NVIDIA · isVoid · Dec 2, 2024 · Dec 3, 2024 · Dec 3, 2024 · Dec 3, 2024
diff --git a/numba_cuda/numba/cuda/dispatcher.py b/numba_cuda/numba/cuda/dispatcher.py
@@ -362,11 +362,14 @@ def launch(self, args, griddim, blockdim, stream=0, sharedmem=0):
 
         stream_handle = stream and stream.handle or zero_stream
 
-        rtsys.ensure_allocated(stream_handle)
-        rtsys.set_memsys_to_module(cufunc.module, stream_handle)
-        rtsys.ensure_initialized(stream_handle)
-        if config.CUDA_NRT_STATS:
-            rtsys.memsys_enable_stats(stream_handle)
+        if hasattr(self, "target_context") and self.target_context.enable_nrt:
+            # If NRT is enabled, we also initialize the memsys. The statistics
+            # are controlled by a different config setting `NRT_STATS`.
+            rtsys.ensure_allocated(stream_handle)
+            rtsys.set_memsys_to_module(cufunc.module, stream_handle)
+            rtsys.ensure_initialized(stream_handle)
+            if config.CUDA_NRT_STATS:
+                rtsys.memsys_enable_stats(stream_handle)
 
         # Invoke kernel
         driver.launch_kernel(cufunc.handle,

diff --git a/numba_cuda/numba/cuda/runtime/nrt.cu b/numba_cuda/numba/cuda/runtime/nrt.cu
@@ -33,7 +33,7 @@ extern "C" __device__ void* NRT_Allocate(size_t size)
 {
   void* ptr = NULL;
   ptr       = malloc(size);
-  if (TheMSys->stats.enabled) { TheMSys->stats.alloc++; }
+  if (TheMSys && TheMSys->stats.enabled) { TheMSys->stats.alloc++; }
   return ptr;
 }
 
@@ -48,7 +48,7 @@ extern "C" __device__ void NRT_MemInfo_init(NRT_MemInfo* mi,
   mi->dtor_info = dtor_info;
   mi->data      = data;
   mi->size      = size;
- if (TheMSys->stats.enabled) { TheMSys->stats.mi_alloc++; }
+ if (TheMSys && TheMSys->stats.enabled) { TheMSys->stats.mi_alloc++; }
 }
 
 extern "C"
@@ -63,7 +63,7 @@ __device__ NRT_MemInfo* NRT_MemInfo_new(
 extern "C" __device__ void NRT_Free(void* ptr)
 {
   free(ptr);
-  if (TheMSys->stats.enabled) { TheMSys->stats.free++; }
+  if (TheMSys && TheMSys->stats.enabled) { TheMSys->stats.free++; }
 }
 
 extern "C" __device__ void NRT_dealloc(NRT_MemInfo* mi)

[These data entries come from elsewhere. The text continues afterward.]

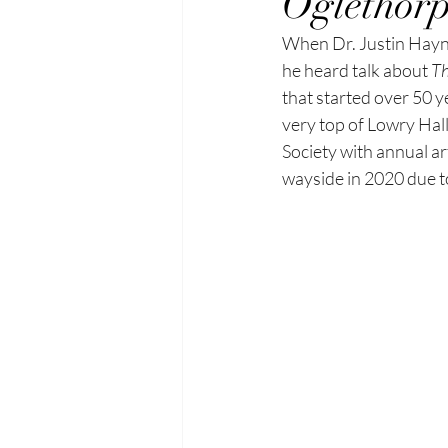
Oglethorp
When Dr. Justin Haynes
he
heard talk about 
Th
that started over 50 y
very top of Lowry Hal
Society with annual ar
wayside in 2020 due 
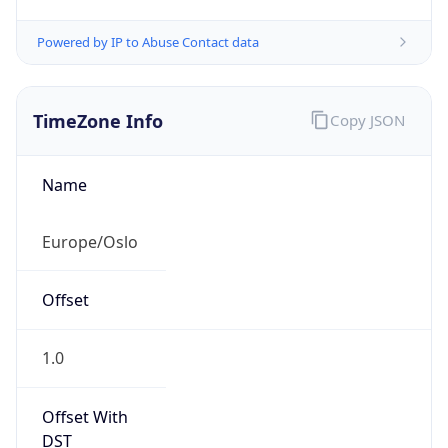
Powered by IP to Abuse Contact data
TimeZone Info
Copy JSON
Name
Europe/Oslo
Offset
1.0
Offset With
DST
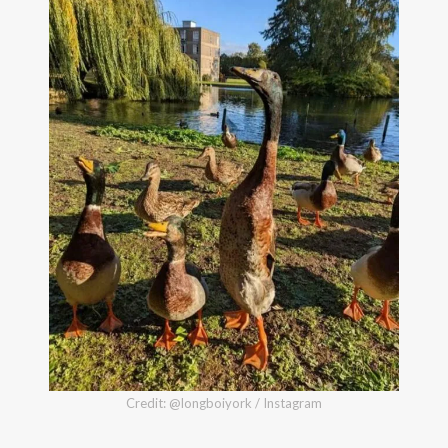
Credit: @longboiyork / Instagram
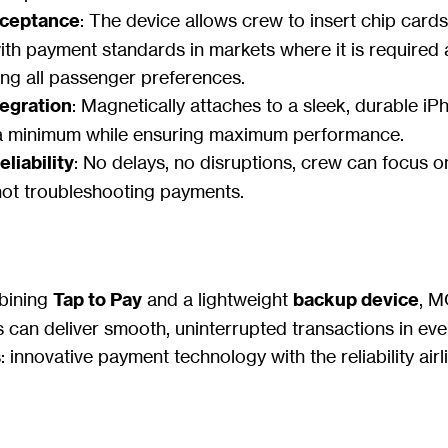
cceptance
: The device allows crew to insert chip cards
th payment standards in markets where it is required
g all passenger preferences.
egration
: Magnetically attaches to a sleek, durable i
a minimum while ensuring maximum performance.
liability
: No delays, no disruptions, crew can focus o
not troubleshooting payments.
mbining
Tap to Pay
and a lightweight
backup device
, M
s can deliver smooth, uninterrupted transactions in every
 innovative payment technology with the reliability air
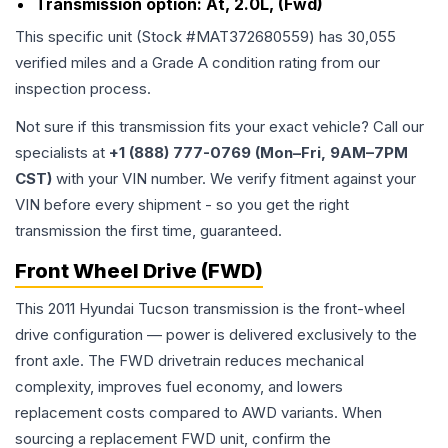
Transmission option:
At, 2.0L, (Fwd)
This specific unit (Stock #
MAT372680559
) has
30,055
verified miles and a Grade
A
condition rating from our
inspection process.
Not sure if this transmission fits your exact vehicle? Call our
specialists at
+1 (888) 777-0769 (Mon–Fri, 9AM–7PM
CST)
with your VIN number. We verify fitment against your
VIN before every shipment - so you get the right
transmission the first time, guaranteed.
Front Wheel Drive (FWD)
This 2011 Hyundai Tucson transmission is the front-wheel
drive configuration — power is delivered exclusively to the
front axle. The FWD drivetrain reduces mechanical
complexity, improves fuel economy, and lowers
replacement costs compared to AWD variants. When
sourcing a replacement FWD unit, confirm the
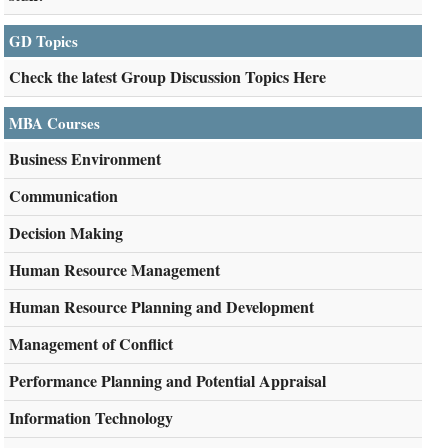
GD Topics
Check the latest Group Discussion Topics Here
MBA Courses
Business Environment
Communication
Decision Making
Human Resource Management
Human Resource Planning and Development
Management of Conflict
Performance Planning and Potential Appraisal
Information Technology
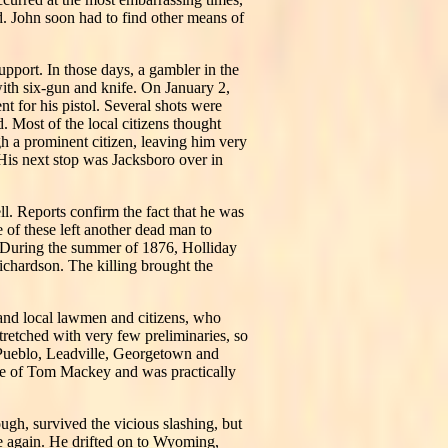
ed. John soon had to find other means of
upport. In those days, a gambler in the
with six-gun and knife. On January 2,
t for his pistol. Several shots were
. Most of the local citizens thought
h a prominent citizen, leaving him very
. His next stop was Jacksboro over in
l. Reports confirm the fact that he was
 of these left another dead man to
m. During the summer of 1876, Holliday
Richardson. The killing brought the
, and local lawmen and citizens, who
tretched with very few preliminaries, so
 Pueblo, Leadville, Georgetown and
me of Tom Mackey and was practically
gh, survived the vicious slashing, but
ee again. He drifted on to Wyoming,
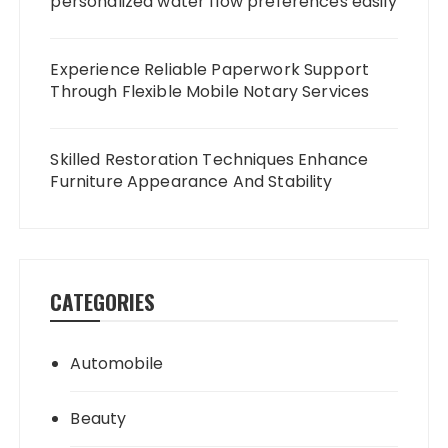
personalized water flow preferences easily
Experience Reliable Paperwork Support
Through Flexible Mobile Notary Services
Skilled Restoration Techniques Enhance
Furniture Appearance And Stability
CATEGORIES
Automobile
Beauty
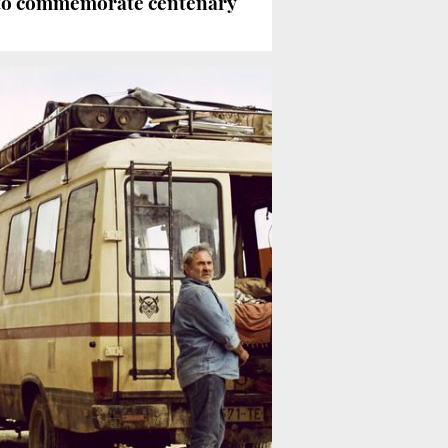
 to commemorate centenary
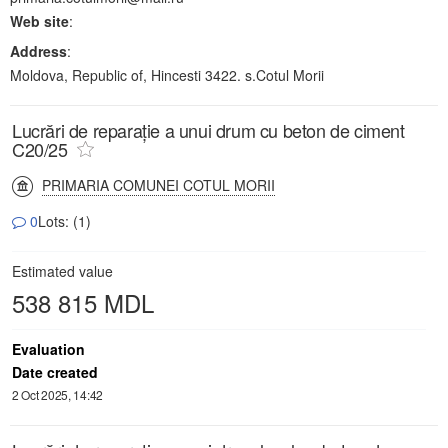
Web site
:
Address
:
Moldova, Republic of, Hincesti 3422. s.Cotul Morii
Lucrări de reparație a unui drum cu beton de ciment
C20/25
PRIMARIA COMUNEI COTUL MORII
0
Lots: (1)
Estimated value
538 815 MDL
Evaluation
Date created
2 Oct 2025, 14:42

@@ -74,7 +74,7 @@ extern "C" __device__ void NRT_dealloc(NRT_MemInfo* mi)
 extern "C" __device__ void NRT_MemInfo_destroy(NRT_MemInfo* mi)
 {
   NRT_dealloc(mi);
-  if (TheMSys->stats.enabled) { TheMSys->stats.mi_free++; }
+  if (TheMSys && TheMSys->stats.enabled) { TheMSys->stats.mi_free++; }
 }
 
 extern "C" __device__ void NRT_MemInfo_call_dtor(NRT_MemInfo* mi)
@@ -151,7 +151,7 @@ extern "C" __device__ void* NRT_Allocate_External(size_t size) {
     ptr = malloc(size);
     //NRT_Debug(nrt_debug_print("NRT_Allocate_External bytes=%zu ptr=%p\n", size, ptr));
 
-    if (TheMSys->stats.enabled)
+    if (TheMSys && TheMSys->stats.enabled)
     {
        TheMSys->stats.alloc++;
     }

diff --git a/numba_cuda/numba/cuda/tests/nrt/test_nrt.py b/numba_cuda/numba/cuda/tests/nrt/test_nrt.py
@@ -3,17 +3,20 @@
 
 import numpy as np
 import unittest
-from unittest.mock import patch
 from numba.cuda.testing import CUDATestCase
 
 from numba.cuda.tests.nrt.mock_numpy import cuda_empty, cuda_ones, cuda_arange
-from numba.tests.support import run_in_subprocess
+from numba.tests.support import run_in_subprocess, override_config
 
 from numba import cuda
 from numba.cuda.runtime.nrt import rtsys
 
 
 class TestNrtBasic(CUDATestCase):
+    def run(self, result=None):
+        with override_config("CUDA_ENABLE_NRT", True):
+            super(TestNrtBasic, self).run(result)
+
     def test_nrt_launches(self):
         @cuda.jit
         def f(x):
@@ -24,8 +27,7 @@ def g():
             x = cuda_empty(10, np.int64)
             f(x)
 
-        with patch('numba.config.CUDA_ENABLE_NRT', True, create=True):
-            g[1,1]()
+        g[1,1]()
         cuda.synchronize()
 
     def test_nrt_ptx_contains_refcount(self):
@@ -38,8 +40,7 @@ def g():
             x = cuda_empty(10, np.int64)
             f(x)
 
-        with patch('numba.config.CUDA_ENABLE_NRT', True, create=True):
-            g[1,1]()
+        g[1,1]()
 
         ptx = next(iter(g.inspect_asm().values()))
 
@@ -72,8 +73,7 @@ def g(out_ary):
 
         out_ary = np.zeros(1, dtype=np.int64)
 
-        with patch('numba.config.CUDA_ENABLE_NRT', True, create=True):
-            g[1,1](out_ary)
+        g[1,1](out_ary)
 
         self.assertEqual(out_ary[0], 1)
 
@@ -168,36 +168,35 @@ def foo():
             arr = cuda_arange(5 * tmp[0]) # noqa: F841
             return None
 
-        # Switch on stats
-        rtsys.memsys_enable_stats()
-        # check the stats are on
-        self.assertTrue(rtsys.memsys_stats_enabled())
-
-        for i in range(2):
-            # capture the stats state
-            stats_1 = rtsys.get_allocation_stats()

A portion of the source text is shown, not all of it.